The Freudian theme of biological determinism is questioned in Recombinant (1991), a six portrait ensemble of Seid and his parents. A pair of identical images of each parent--one more "blurry" (containing fewer pixels of image-information) than the other--are juxtaposed with two different images of the artist at four years old. As anyone who is a fraternal twin knows, the same genes may be differently configured. Expressed metaphorically, many of nature's "facts" remain a mystery to us.

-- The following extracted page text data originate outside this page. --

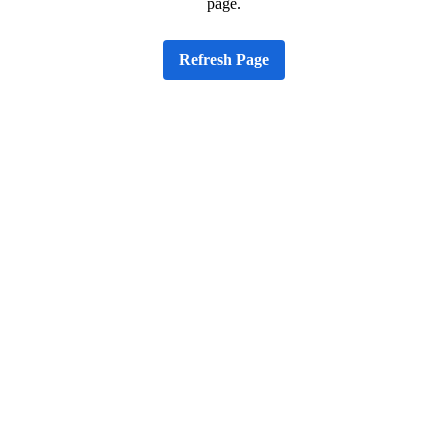
page.
Refresh Page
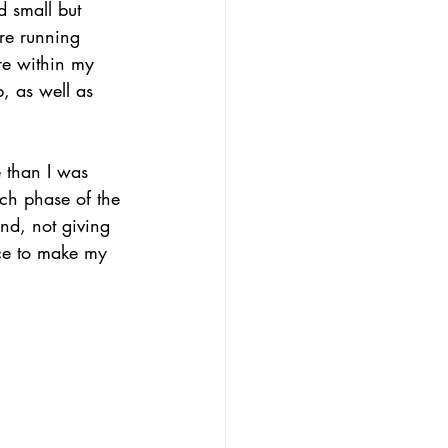
 small but 
re running 
ere within my 
p, as well as 
 than I was 
ach phase of the 
and, not giving 
nce to make my 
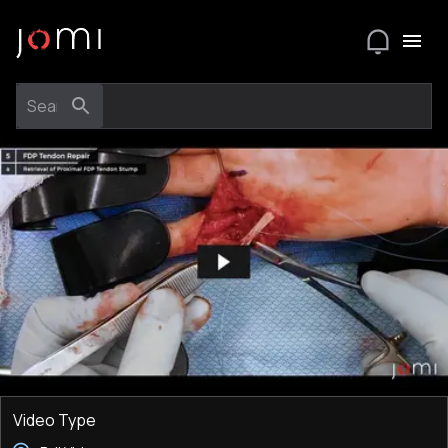
Video Type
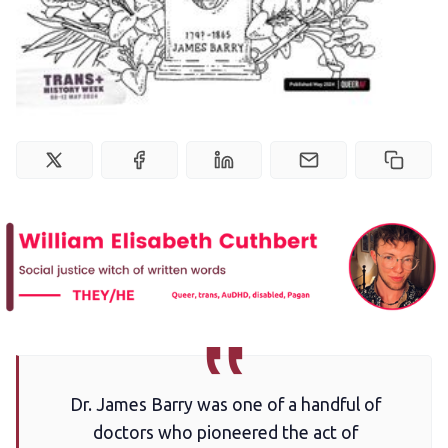
Newsletter
Podcast
Membership
Trans+ History Week
Pitch
FAQs
Dr. James Barry was one of a handful of
Tell us your news
doctors who pioneered the act of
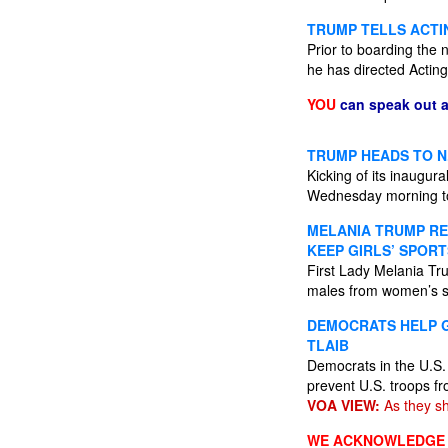
TRUMP TELLS ACTIN
Prior to boarding the 
he has directed Acting 
YOU
can speak out 
TRUMP HEADS TO N.
Kicking of its inaugur
Wednesday morning to 
MELANIA TRUMP RE
KEEP GIRLS’ SPORT
First Lady Melania Tr
males from women’s sp
DEMOCRATS HELP 
TLAIB
Democrats in the U.S. 
prevent U.S. troops fr
VOA VIEW:
As they sh
WE ACKNOWLEDGE A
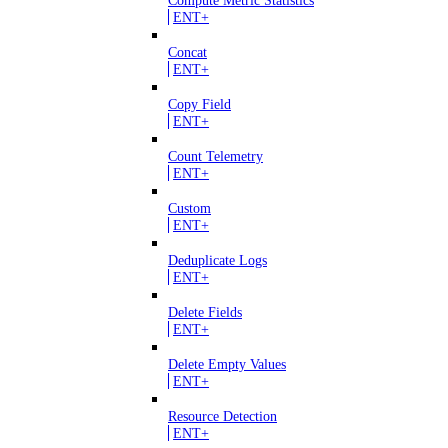
Compute Metric Statistics
ENT+
Concat
ENT+
Copy Field
ENT+
Count Telemetry
ENT+
Custom
ENT+
Deduplicate Logs
ENT+
Delete Fields
ENT+
Delete Empty Values
ENT+
Resource Detection
ENT+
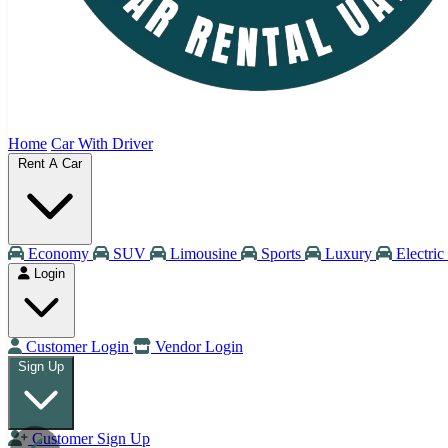
Home
Car With Driver
Rent A Car
Economy
SUV
Limousine
Sports
Luxury
Electric
Login
Customer Login
Vendor Login
Sign Up
Customer Sign Up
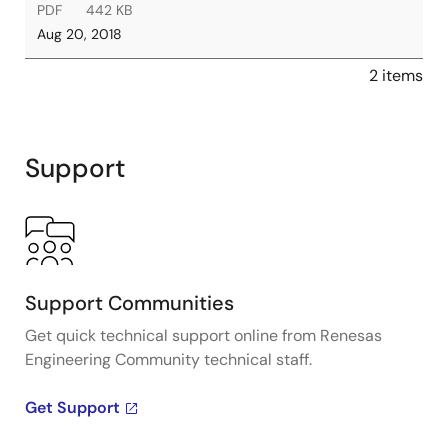
PDF
442 KB
Aug 20, 2018
2 items
Support
Support Communities
Get quick technical support online from Renesas
Engineering Community technical staff.
Get Support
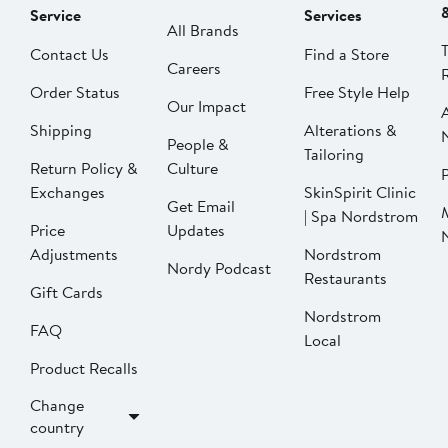
Service
Services
All Brands
Contact Us
Find a Store
Careers
Order Status
Free Style Help
Our Impact
Shipping
Alterations &
People &
Tailoring
Return Policy &
Culture
P
Exchanges
SkinSpirit Clinic
Get Email
| Spa Nordstrom
Price
Updates
Adjustments
Nordstrom
Nordy Podcast
Restaurants
Gift Cards
Nordstrom
FAQ
Local
Product Recalls
Change
country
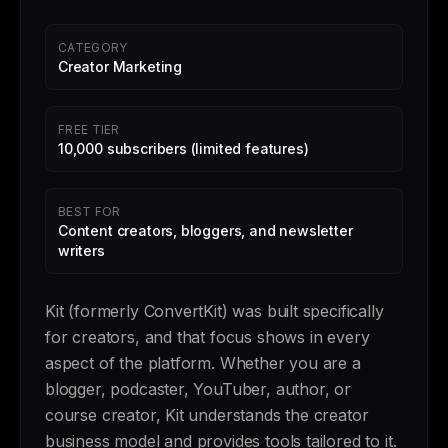
CATEGORY
Creator Marketing
FREE TIER
10,000 subscribers (limited features)
BEST FOR
Content creators, bloggers, and newsletter
writers
Kit (formerly ConvertKit) was built specifically
for creators, and that focus shows in every
aspect of the platform. Whether you are a
blogger, podcaster, YouTuber, author, or
course creator, Kit understands the creator
business model and provides tools tailored to it.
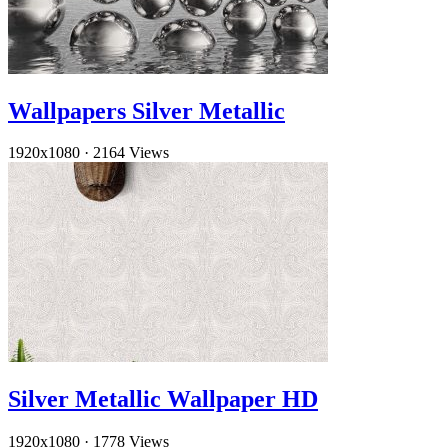
Wallpapers Silver Metallic
1920x1080
·
2164 Views
Silver Metallic Wallpaper HD
1920x1080
·
1778 Views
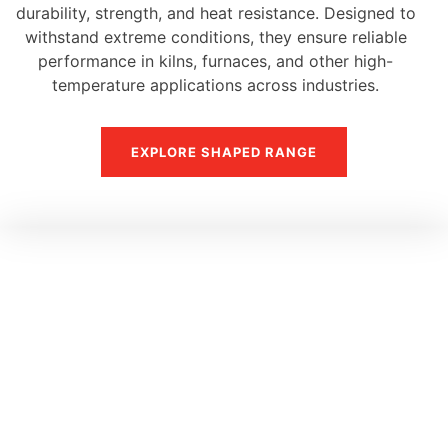
durability, strength, and heat resistance. Designed to
withstand extreme conditions, they ensure reliable
performance in kilns, furnaces, and other high-
temperature applications across industries.
EXPLORE SHAPED RANGE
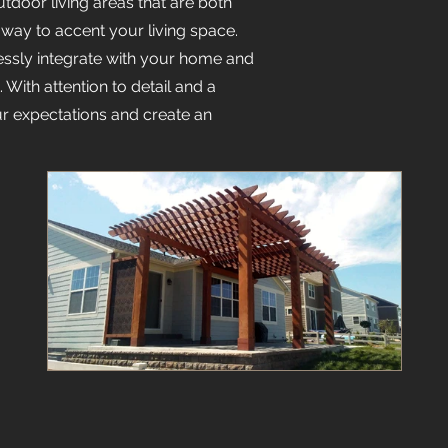
tdoor living areas that are both
 way to accent your living space.
ssly integrate with your home and
With attention to detail and a
r expectations and create an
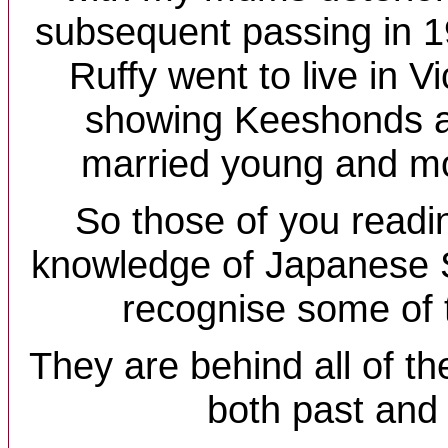
subsequent passing in 
Ruffy went to live in Vi
showing Keeshonds at
married young and mo
So those of you readi
knowledge of Japanese S
recognise some of
They are behind all of t
both past and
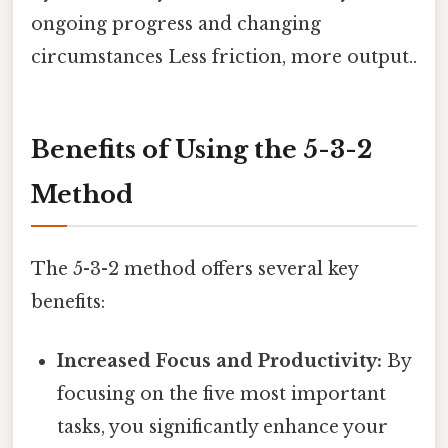
ongoing progress and changing
circumstances Less friction, more output..
Benefits of Using the 5-3-2
Method
The 5-3-2 method offers several key
benefits:
Increased Focus and Productivity:
By
focusing on the five most important
tasks, you significantly enhance your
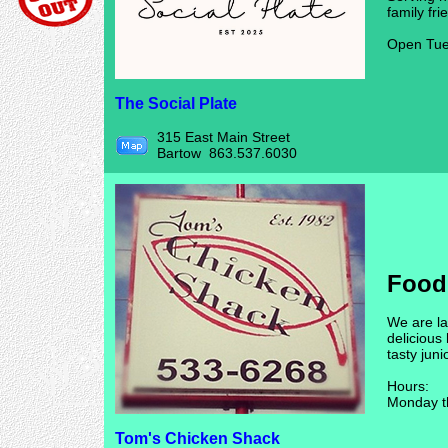
family fri
Open Tue
The Social Plate
315 East Main Street
Bartow 863.537.6030
Food
We are l
delicious
tasty juni
Hours:
Monday t
Tom's Chicken Shack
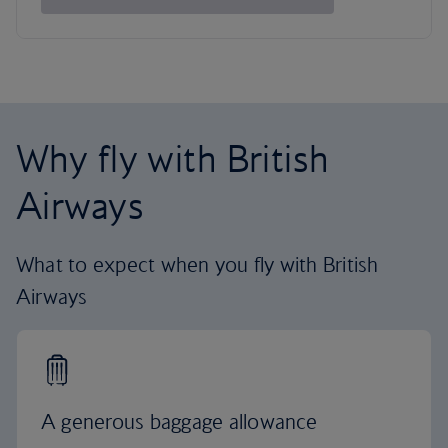
Why fly with British
Airways
What to expect when you fly with British
Airways
A generous baggage allowance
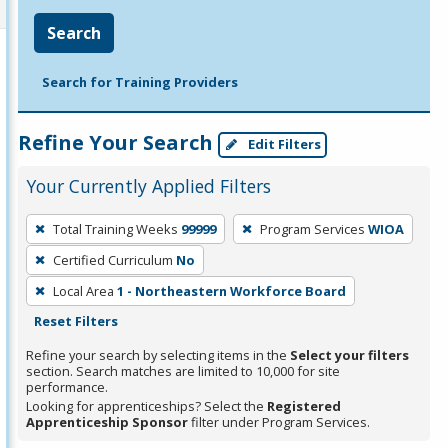
Search
Search for Training Providers
Refine Your Search
Edit Filters
Your Currently Applied Filters
To
Total Training Weeks
99999
Program Services
WIOA
remove
Certified Curriculum
No
a
filter,
Local Area
1 - Northeastern Workforce Board
press
Reset Filters
Enter
Refine your search by selecting items in the
Select your filters
or
section. Search matches are limited to 10,000 for site
performance.
Spacebar.
Looking for apprenticeships? Select the
Registered
Apprenticeship Sponsor
filter under Program Services.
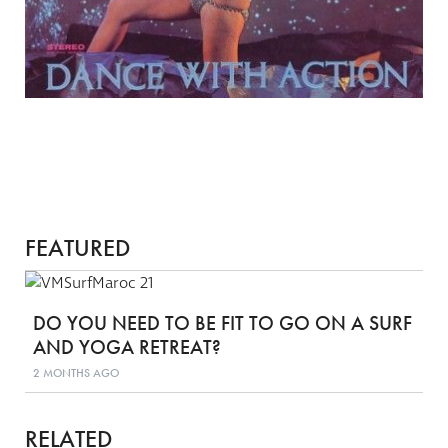
FEATURED
DO YOU NEED TO BE FIT TO GO ON A SURF
AND YOGA RETREAT?
2 MONTHS AGO
RELATED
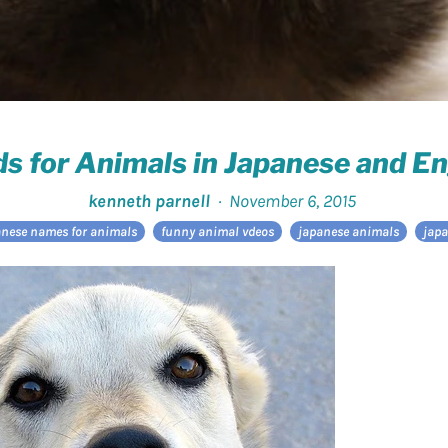
s for Animals in Japanese and En
kenneth parnell
·
November 6, 2015
anese names for animals
funny animal vdeos
japanese animals
japa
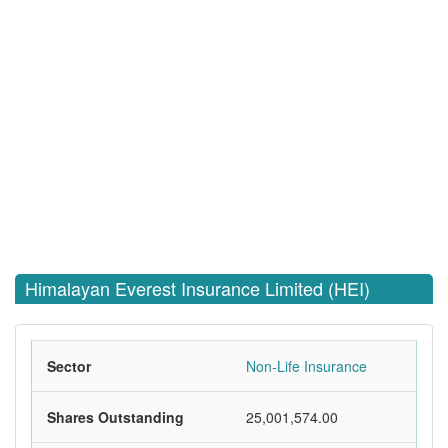
Himalayan Everest Insurance Limited (HEI)
Sector
Non-Life Insurance
Shares Outstanding
25,001,574.00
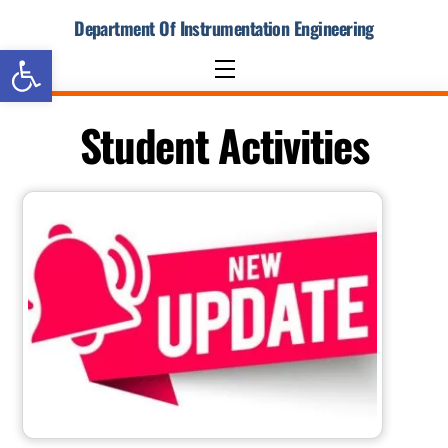
Skip
Department Of Instrumentation Engineering
to
Open toolbar
content
Menu
Student Activities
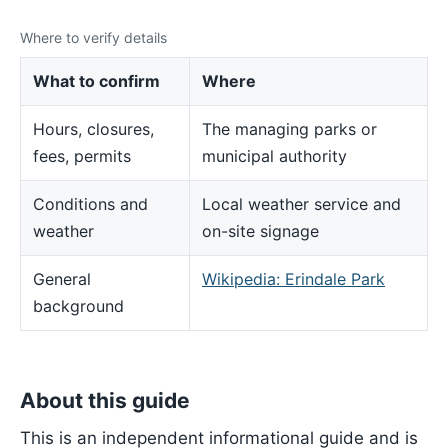
Where to verify details
What to confirm
Where
Hours, closures,
The managing parks or
fees, permits
municipal authority
Conditions and
Local weather service and
weather
on-site signage
General
Wikipedia: Erindale Park
background
About this guide
This is an independent informational guide and is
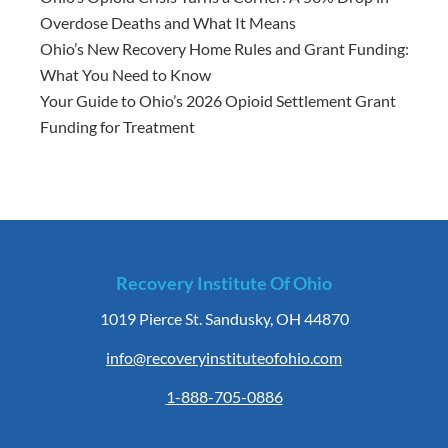
Overdose Deaths and What It Means
Ohio’s New Recovery Home Rules and Grant Funding:
What You Need to Know
Your Guide to Ohio’s 2026 Opioid Settlement Grant
Funding for Treatment
Recovery Institute Of Ohio
1019 Pierce St. Sandusky, OH 44870
info@recoveryinstituteofohio.com
1-888-705-0886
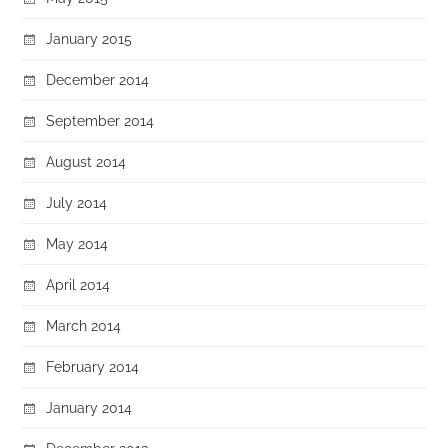
January 2015
December 2014
September 2014
August 2014
July 2014
May 2014
April 2014
March 2014
February 2014
January 2014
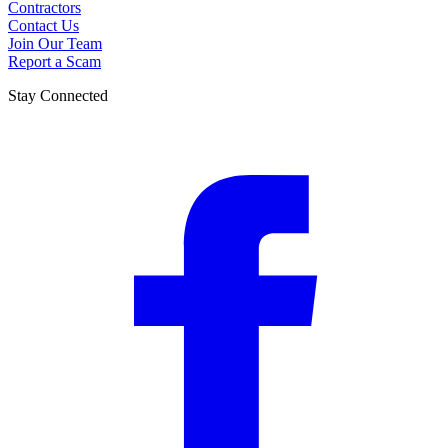
Contractors
Contact Us
Join Our Team
Report a Scam
Stay Connected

Seid's most recent works pay witty--and abstract--homage to his three siblings and himself. Four large, translucent forms command the wall like the breasts of an ancient goddess or like cell membranes. The creamy, fiberglass "flesh" has been rendered immaterial by the light shining on and through it. Atop each a plate of glass and mirror casts shadows in DNA-coded patterns. The effect is life affirming and tonic; the inevitable death of Seid's parents implied in Off/Spring (1991) is complemented by this antic celebration of life and regeneration. Each generation literally "goes to seed" and one answer to the mysterious riddle of life is surely the instinctual urge for continuity.

Since the creation of Going to Seed over fifteen years ago, Dui Seid has come full circle. Life's philosophical meaning and biological method remain the central concerns of his art. The Chinese character for his name means "one on the great road." Of course the meaning of the "great road" is figurative, but sometimes we see that a great journey has been completed without ever leaving home.